Der Speedport zeigt wie die allermeisten Geräte auch immer die Brutto Daten an. Also inclusive Protokolloverhead etc. Der maximale Sync bei einem DSL 16000 der Telekom beträgt genau 17696 kBit/s. Du hast also nahezu vollen Sync.

VDSL 50 ist übrigends nur möglich, wenn du entweder ca 400 Meter um dem HVT (Vermittlungsstelle) wohnst, oder aber es VDSL über Outdoor DSLAMs gibt.


----------



## danomat (24. September 2011)

Wollt ja nur mal fragen. Evtl nimmt die bruttos der Router oder es gibt einstellmoaglichkeiten. 

Vdsl is bestellt. Meinen Onkel hab ich's auch bestellt. Werd sehen ob 25 oder 50 geht ud wie schnell es bei ihm sein wird. Wenns nur minimaler Zuwachs ist stornier ich sowieso


----------



## Decrypter (24. September 2011)

Naja....bei den Telekom Speedport Modellen kann man fast nichts einstellen. Die Firmware ist dazu einfach zu stark kastriert. Ich weiß jetzt auch nicht, ob der W723 Typ B noch eine umgepinselte AVM Fritzbox ist. Ich denke aber eher nicht.

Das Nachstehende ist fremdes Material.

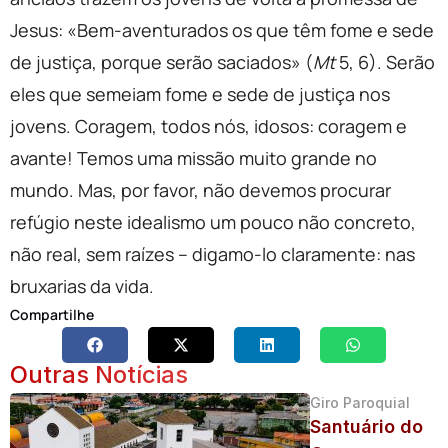
Jesus: «Bem-aventurados os que têm fome e sede
de justiça, porque serão saciados» (
Mt
5, 6). Serão
eles que semeiam fome e sede de justiça nos
jovens. Coragem, todos nós, idosos: coragem e
avante! Temos uma missão muito grande no
mundo. Mas, por favor, não devemos procurar
refúgio neste idealismo um pouco não concreto,
não real, sem raízes – digamo-lo claramente: nas
bruxarias da vida.
Compartilhe
Outras Notícias
Giro Paroquial
Santuário do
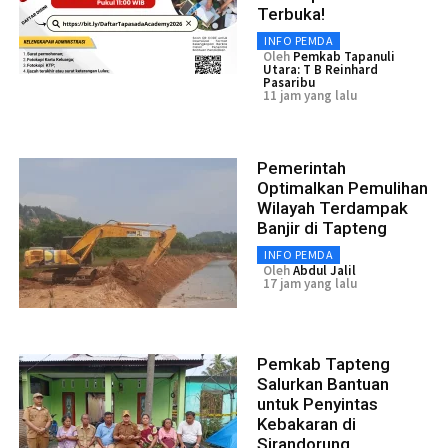
Terbuka!
INFO PEMDA
Oleh
Pemkab Tapanuli
Utara: T B Reinhard
Pasaribu
11 jam yang lalu
Pemerintah
Optimalkan Pemulihan
Wilayah Terdampak
Banjir di Tapteng
INFO PEMDA
Oleh
Abdul Jalil
17 jam yang lalu
Pemkab Tapteng
Salurkan Bantuan
untuk Penyintas
Kebakaran di
Sirandorung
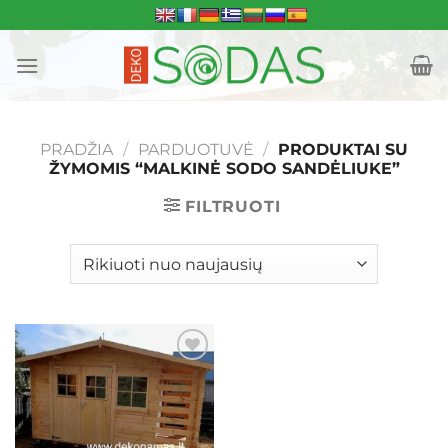
Skip
to
content
PRADŽIA
/
PARDUOTUVĖ
/
PRODUKTAI SU
ŽYMOMIS “MALKINĖ SODO SANDĖLIUKE”
FILTRUOTI
Mėgstamiausias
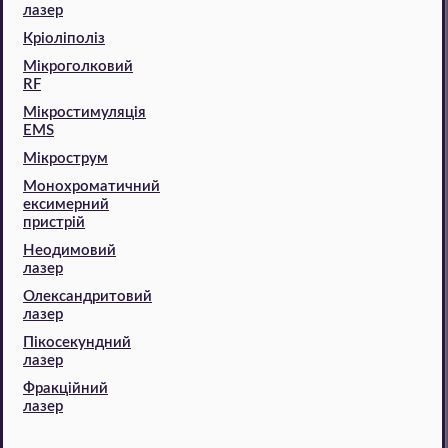
лазер
Кріоліполіз
Мікроголковий
RF
Мікростимуляція
EMS
Мікрострум
Монохроматичний
ексимерний
пристрій
Неодимовий
лазер
Олександритовий
лазер
Пікосекундний
лазер
Фракційний
лазер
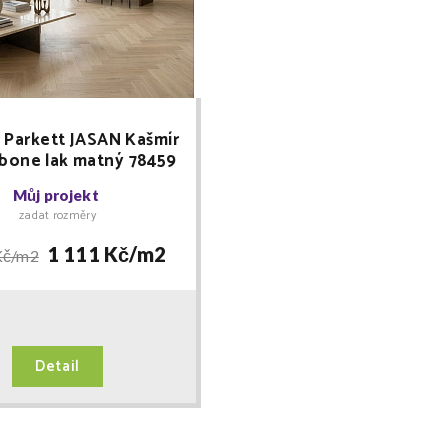
 Parkett JASAN Kašmír
gbone lak matný 78459
řevěná podlaha
Můj projekt
zadat rozměry
1 111 Kč/
m2
Kč/
m2
Detail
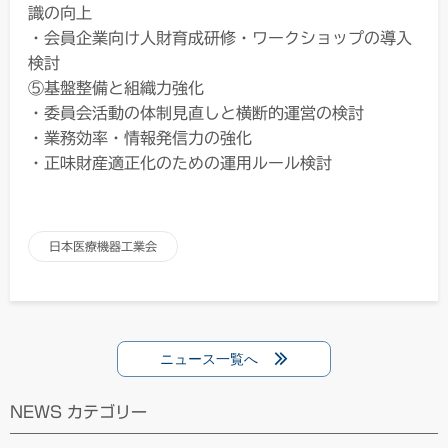
識の向上
・会員企業向け人財育成研修・ワークショップの導入
検討
⑤基盤整備と組織力強化
・委員会活動の体制見直しと横断的運営の検討
・業務効率・情報発信力の強化
・正味財産適正化のための運用ルール検討
日本医療機器工業会
ニュース一覧へ
NEWS カテゴリー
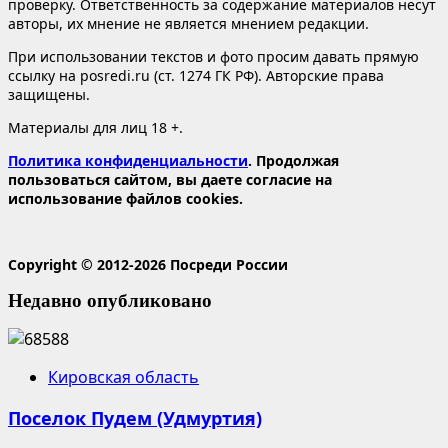
проверку. Ответственность за содержание материалов несут
авторы, их мнение не является мнением редакции.
При использовании текстов и фото просим давать прямую
ссылку на posredi.ru (ст. 1274 ГК РФ). Авторские права
защищены.
Материалы для лиц 18 +.
Политика конфиденциальности
. Продолжая
пользоваться сайтом, вы даете согласие на
использование файлов cookies.
Copyright © 2012-2026 Посреди России
Недавно опубликовано
Кировская область
Поселок Пудем (Удмуртия)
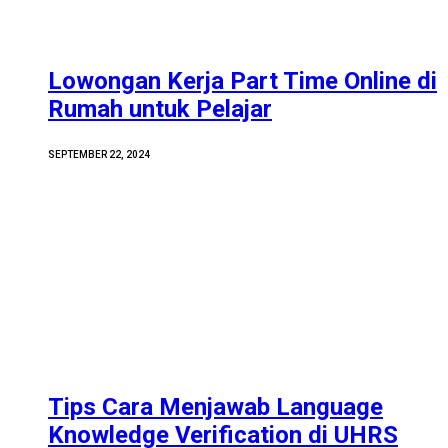
Lowongan Kerja Part Time Online di
Rumah untuk Pelajar
SEPTEMBER 22, 2024
Tips Cara Menjawab Language
Knowledge Verification di UHRS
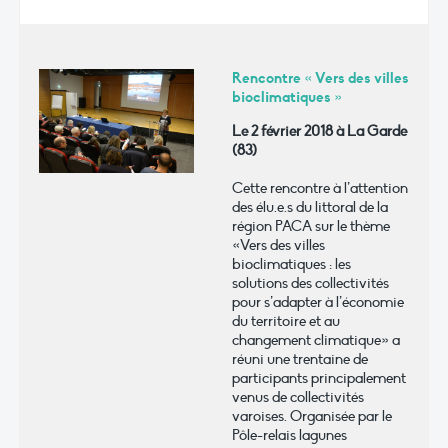
Rencontre « Vers des villes
bioclimatiques »
Le 2 février 2018 à La Garde
(83)
Cette rencontre à l’attention
des élu.e.s du littoral de la
région PACA sur le thème
«Vers des villes
bioclimatiques : les
solutions des collectivités
pour s’adapter à l’économie
du territoire et au
changement climatique» a
réuni une trentaine de
participants principalement
venus de collectivités
varoises. Organisée par le
Pôle-relais lagunes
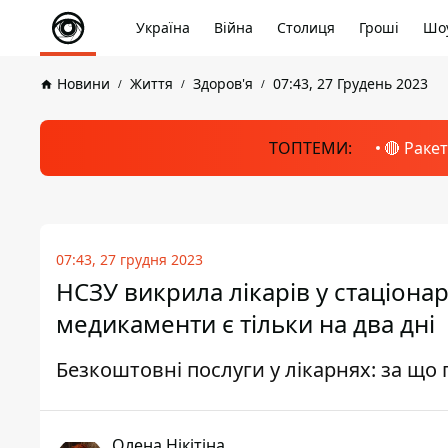
Україна
Війна
Столиця
Гроші
Шоу
Новини
Життя
Здоров'я
07:43, 27 Грудень 2023
ТОПТЕМИ:
🔴 Раке
07:43, 27 грудня 2023
НСЗУ викрила лікарів у стаціона
медикаменти є тільки на два дні
Безкоштовні послуги у лікарнях: за що
Олена Нікітіна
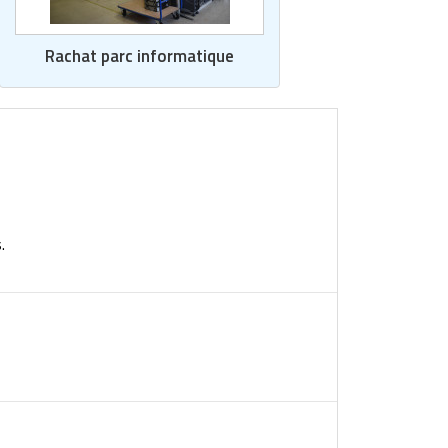
Rachat parc informatique
.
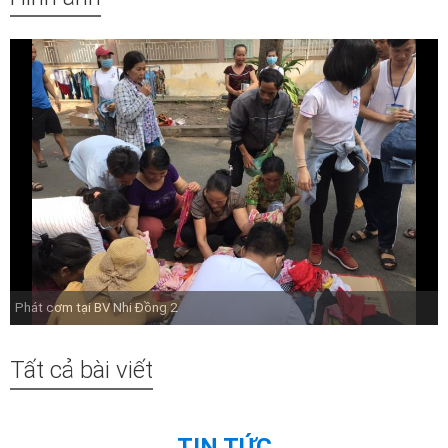
Phát cơm tại BV Nhi Đồng 2
Tất cả bài viết
TIN TỨC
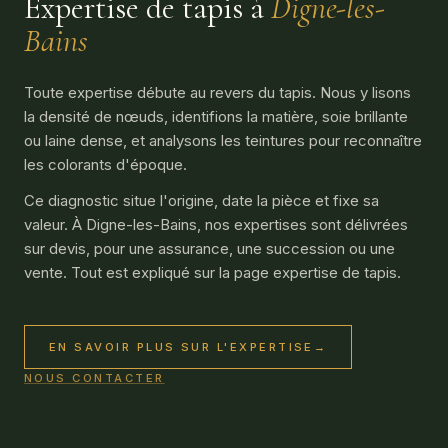
Expertise de tapis à
Digne-les-
Bains
Toute expertise débute au revers du tapis. Nous y lisons
la densité de nœuds, identifions la matière, soie brillante
ou laine dense, et analysons les teintures pour reconnaître
les colorants d'époque.
Ce diagnostic situe l'origine, date la pièce et fixe sa
valeur. À Digne-les-Bains, nos expertises sont délivrées
sur devis, pour une assurance, une succession ou une
vente. Tout est expliqué sur la page expertise de tapis.
EN SAVOIR PLUS SUR L'EXPERTISE
→
NOUS CONTACTER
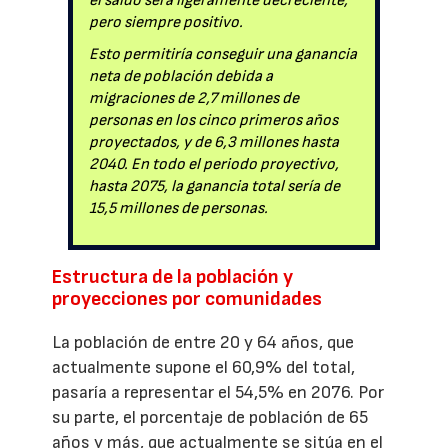
el saldo será ligeramente decreciente,
pero siempre positivo.
Esto permitiría conseguir una ganancia
neta de población debida a
migraciones de 2,7 millones de
personas en los cinco primeros años
proyectados, y de 6,3 millones hasta
2040. En todo el periodo proyectivo,
hasta 2075, la ganancia total sería de
15,5 millones de personas.
Estructura de la población y
proyecciones por comunidades
La población de entre 20 y 64 años, que
actualmente supone el 60,9% del total,
pasaría a representar el 54,5% en 2076. Por
su parte, el porcentaje de población de 65
años y más, que actualmente se sitúa en el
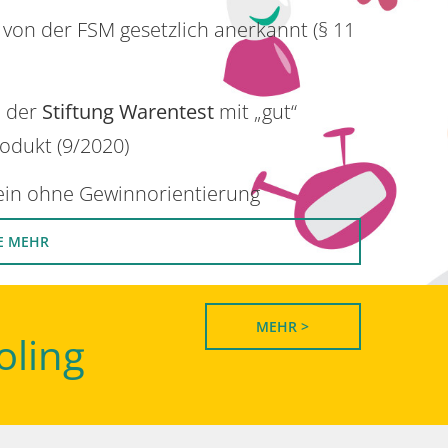
 von der FSM gesetzlich anerkannt (§ 11
n der
Stiftung Warentest
mit „gut“
rodukt (9/2020)
rein ohne Gewinnorientierung
E MEHR
MEHR >
oling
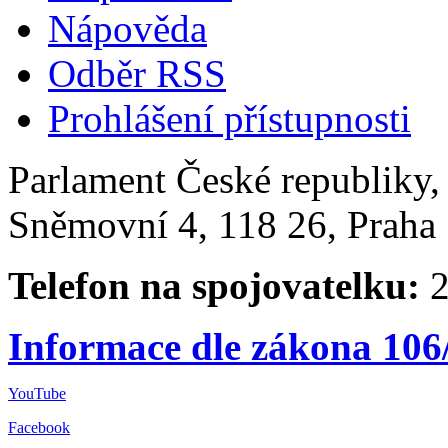
Nápověda
Odběr RSS
Prohlášení přístupnosti
Parlament České republiky
Sněmovní 4, 118 26, Praha 
Telefon na spojovatelku:
2
Informace dle zákona 106
YouTube
Facebook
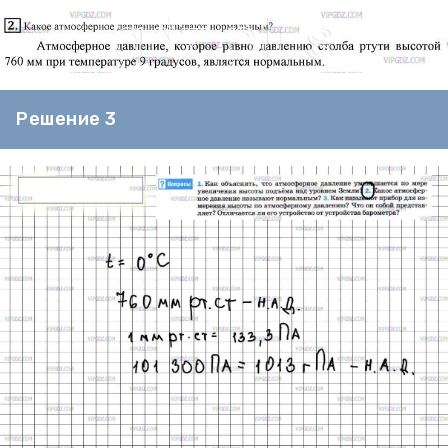
Решение 3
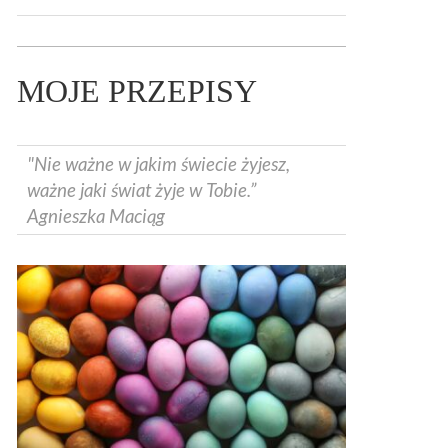
MOJE PRZEPISY
"Nie ważne w jakim świecie żyjesz,
ważne jaki świat żyje w Tobie.”
Agnieszka Maciąg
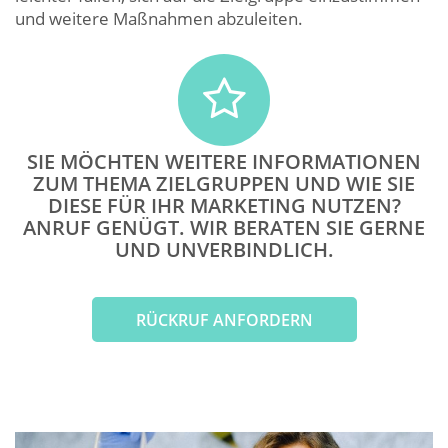
und weitere Maßnahmen abzuleiten.
SIE MÖCHTEN WEITERE INFORMATIONEN
ZUM THEMA ZIELGRUPPEN UND WIE SIE
DIESE FÜR IHR MARKETING NUTZEN?
ANRUF GENÜGT. WIR BERATEN SIE GERNE
UND UNVERBINDLICH.
RÜCKRUF ANFORDERN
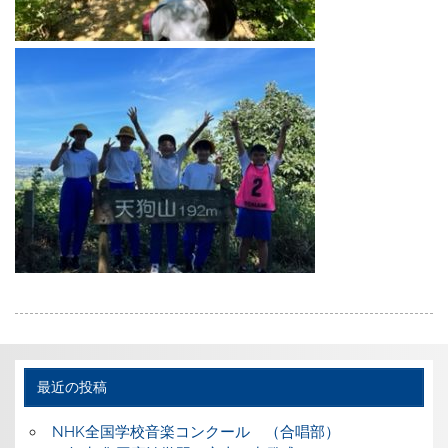
最近の投稿
NHK全国学校音楽コンクール （合唱部）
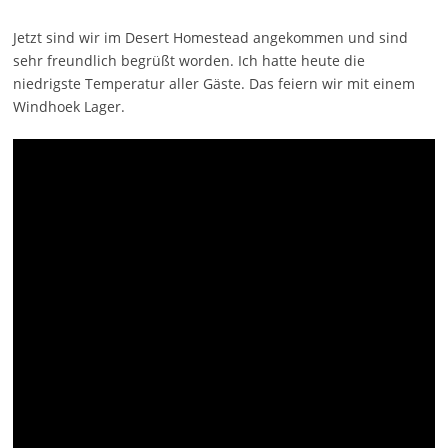
Jetzt sind wir im Desert Homestead angekommen und sind
sehr freundlich begrüßt worden. Ich hatte heute die
niedrigste Temperatur aller Gäste. Das feiern wir mit einem
Windhoek Lager.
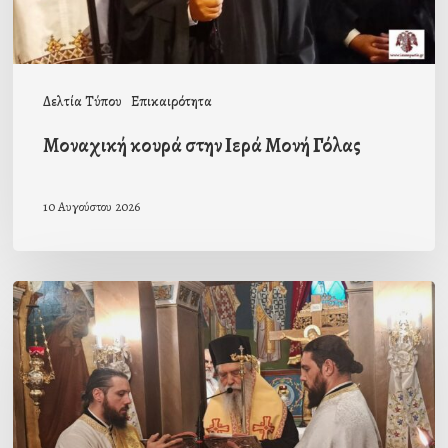
Δελτία Τύπου
Επικαιρότητα
Μοναχική κουρά στην Ιερά Μονή Γόλας
10 Αυγούστου 2026
Ιερά
Παράκληση
στον
Ι.Ν.
Κοιμήσεως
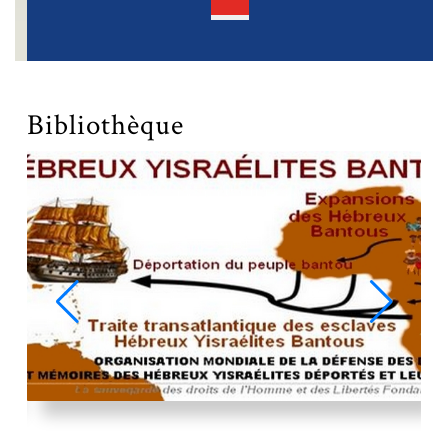
Open
Button
Bibliothèque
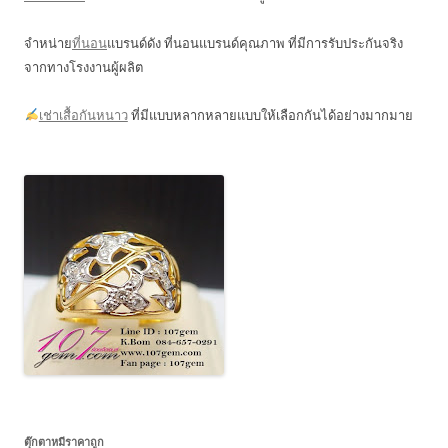
จำหน่าย
ที่นอน
แบรนด์ดัง ที่นอนแบรนด์คุณภาพ ที่มีการรับประกันจริง
จากทางโรงงานผู้ผลิต
เช่าเสื้อกันหนาว
ที่มีแบบหลากหลายแบบให้เลือกกันได้อย่างมากมาย
ตุ๊กตาหมีราคาถูก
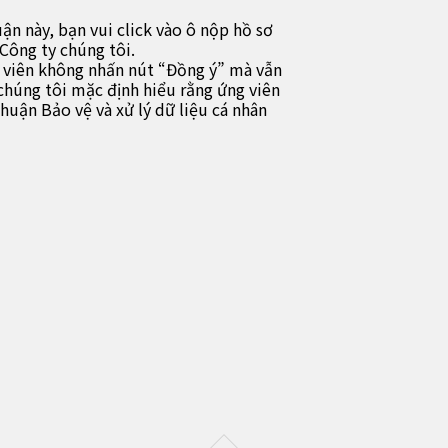
ận này, bạn vui click vào ô nộp hồ sơ
Công ty chúng tôi.
ng viên không nhấn nút “Đồng ý” mà vẫn
 chúng tôi mặc định hiểu rằng ứng viên
huận Bảo vệ và xử lý dữ liệu cá nhân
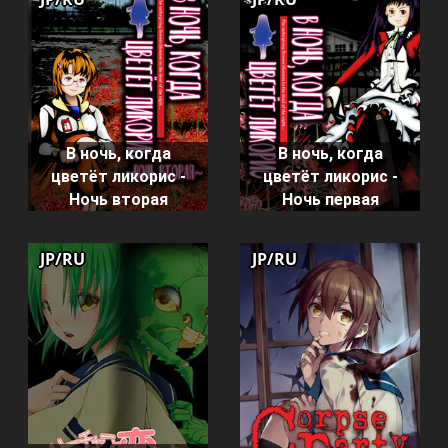
В ночь, когда
В ночь, когда
цветёт ликорис -
цветёт ликорис -
Ночь вторая
Ночь первая
JP/RU
JP/RU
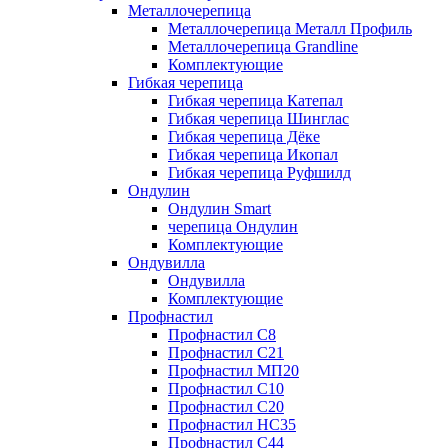
Металлочерепица
Металлочерепица Металл Профиль
Металлочерепица Grandline
Комплектующие
Гибкая черепица
Гибкая черепица Катепал
Гибкая черепица Шинглас
Гибкая черепица Дёке
Гибкая черепица Икопал
Гибкая черепица Руфшилд
Ондулин
Ондулин Smart
черепица Ондулин
Комплектующие
Ондувилла
Ондувилла
Комплектующие
Профнастил
Профнастил C8
Профнастил C21
Профнастил МП20
Профнастил C10
Профнастил C20
Профнастил НС35
Профнастил C44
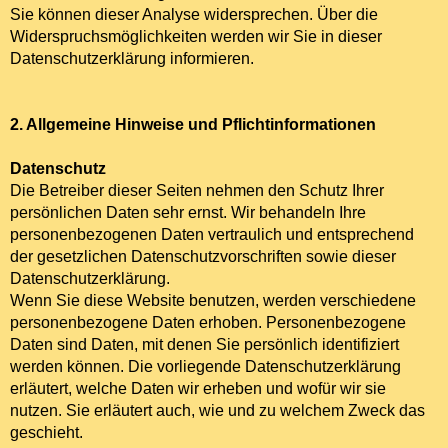
Sie können dieser Analyse widersprechen. Über die
Widerspruchsmöglichkeiten werden wir Sie in dieser
Datenschutzerklärung informieren.
2. Allgemeine Hinweise und Pflichtinformationen
Datenschutz
Die Betreiber dieser Seiten nehmen den Schutz Ihrer
persönlichen Daten sehr ernst. Wir behandeln Ihre
personenbezogenen Daten vertraulich und entsprechend
der gesetzlichen Datenschutzvorschriften sowie dieser
Datenschutzerklärung.
Wenn Sie diese Website benutzen, werden verschiedene
personenbezogene Daten erhoben. Personenbezogene
Daten sind Daten, mit denen Sie persönlich identifiziert
werden können. Die vorliegende Datenschutzerklärung
erläutert, welche Daten wir erheben und wofür wir sie
nutzen. Sie erläutert auch, wie und zu welchem Zweck das
geschieht.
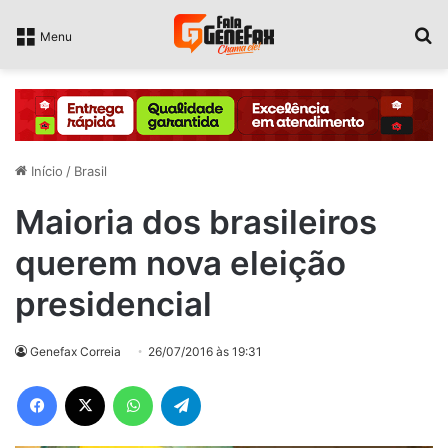
P
Menu
Início
/
Brasil
Maioria dos brasileiros
querem nova eleição
presidencial
Genefax Correia
26/07/2016 às 19:31
Facebook
X
WhatsApp
Telegram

Es wird wohl eher ein Arcaydian Gerät sein. Wäre es ein AVM Gerät, wäre u.U. ein Feintuning der Leitung via Firmware möglich gewesen.

Das bisherige Top Modell für VDSL, der Speedport W921V, war ja auch nichts anderes als eine FritzBox 7570 im Magenta Design. Nur mit der kastrierten Original Telekom Firmware bei weiten nicht so leistungsfähig wie mit der Original AVM Firmware, die man ja mittels RU-Kernel Tool problemslos raufflashen kann.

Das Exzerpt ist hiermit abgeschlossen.